Tax Matters | The Service Charge – is it mandatory?

Paulo Cordeiro de Sousa*

When you travel around the world and go to a restaurant, it is not unusual to find in the bill an additional 10 or 15% service charge (“SC”) over the total price of the service. In some cases, the SC is already added into the final amount due; in other cases, the bill just states, for example, “10 to 15% service not included” – meaning that the final amount due does not include the SC but that the customer should consider paying an amount equal to 10 to 15% over the value of the bill. It is commonly known that such amount is destined to be split by the employees of the restaurant, who usually earn a low base salary.
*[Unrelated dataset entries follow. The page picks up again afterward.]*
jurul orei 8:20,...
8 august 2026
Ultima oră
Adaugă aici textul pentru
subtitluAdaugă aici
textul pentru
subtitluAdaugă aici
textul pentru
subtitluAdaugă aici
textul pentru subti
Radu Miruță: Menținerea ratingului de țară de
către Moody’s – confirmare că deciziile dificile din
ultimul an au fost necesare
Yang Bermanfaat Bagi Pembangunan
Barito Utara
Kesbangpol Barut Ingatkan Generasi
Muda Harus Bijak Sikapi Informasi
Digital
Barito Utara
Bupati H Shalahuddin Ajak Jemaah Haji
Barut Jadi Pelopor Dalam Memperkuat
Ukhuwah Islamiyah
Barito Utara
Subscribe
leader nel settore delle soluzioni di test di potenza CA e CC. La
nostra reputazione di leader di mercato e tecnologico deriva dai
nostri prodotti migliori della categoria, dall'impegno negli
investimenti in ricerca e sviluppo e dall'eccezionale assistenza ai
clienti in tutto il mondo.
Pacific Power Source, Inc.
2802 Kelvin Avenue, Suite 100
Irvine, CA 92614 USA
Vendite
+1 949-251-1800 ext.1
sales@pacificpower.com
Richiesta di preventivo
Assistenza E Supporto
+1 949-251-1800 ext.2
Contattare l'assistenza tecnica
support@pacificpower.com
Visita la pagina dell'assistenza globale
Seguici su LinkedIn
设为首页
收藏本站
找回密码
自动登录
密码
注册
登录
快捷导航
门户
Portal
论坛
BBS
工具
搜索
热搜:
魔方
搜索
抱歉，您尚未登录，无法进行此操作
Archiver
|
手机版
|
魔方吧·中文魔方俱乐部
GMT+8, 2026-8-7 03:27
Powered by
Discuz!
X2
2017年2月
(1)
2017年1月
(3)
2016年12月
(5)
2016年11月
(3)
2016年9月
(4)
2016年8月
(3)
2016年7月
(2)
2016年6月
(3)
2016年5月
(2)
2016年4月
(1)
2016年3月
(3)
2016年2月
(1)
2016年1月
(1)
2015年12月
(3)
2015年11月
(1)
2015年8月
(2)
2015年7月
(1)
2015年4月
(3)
In Macau, with some exceptions, the vast majority of establishments that provide food and beverage services to their customers (restaurants, bars, cafés, etc.) charge 10% SC in the final bill. The customer usually pays without questioning, but if you browse the web you will find that a lot of people wonder whether the SC is mandatory by law. The correct answer is: it is not!
A lot of people confuse the matter, believing that the SC is a Tourism Tax (“TT”) – the TT Regulations were approved by Law 19/96/M, of 19 August, and this is a tax that must be charged by hotels and by some other establishments like health clubs, saunas, massage parlours and “karaoke” bars to their customers. The TT rate is 5% over the price of the service. If you go to a hotel bar you will verify that, apart from the price of the service, the final bill charges two additional items, the 5% TT and 10% SC. Restaurants, bars, and cafés that are not operated by hotels or establishments as the ones mentioned above do not charge TT in their bills, because the TT regulations expressly exempt them from this tax.
So, if the SC is not a tax created by law, why should we pay it? Well, the answer is not so simple. One may argue that, if it is not mandated by law, it is illegal for restaurants and other establishments to charge it as a mandatory item in their bills. It could be deemed contrary to the Consumer Protection Act (Law 12/88/M, of 13 June), which requires that the consumer is duly informed (i.e. without the use of any kind of trickery) of the price of the goods and services that he/she is purchasing. In my opinion, it ends up as a contractual issue. The regime applicable to hotel and similar activities (approved by Decree-Law 16/96/M, of 1 April) – which also applies to restaurants, bars, etc. – sets forth that the price list must specify the taxes and other fees/charges that are charged to the customers over the prices of the goods and services, or mention that such taxes/fees/charges are already included in the price. So, if the customer is provided with the price list and such price list states that to the price will be added a 10% SC, it is up to the customer whether to order the service, contractually accepting the SC – in which case he/she should not challenge the charge in the final bill – or to go away before ordering the service. However, the customer may challenge the inclusion of SC in the final bill if the price list does not make any reference to it.
Another issue is the use of the SC. The labour law sets forth that the SC charged to customers should be included in the workers’ remuneration. This means that the SC cannot be treated as additional income by employers, it must be split between the workers, as part of their salaries. Otherwise, the employers violate the law. This is something that should be monitored and supervised by the authorities.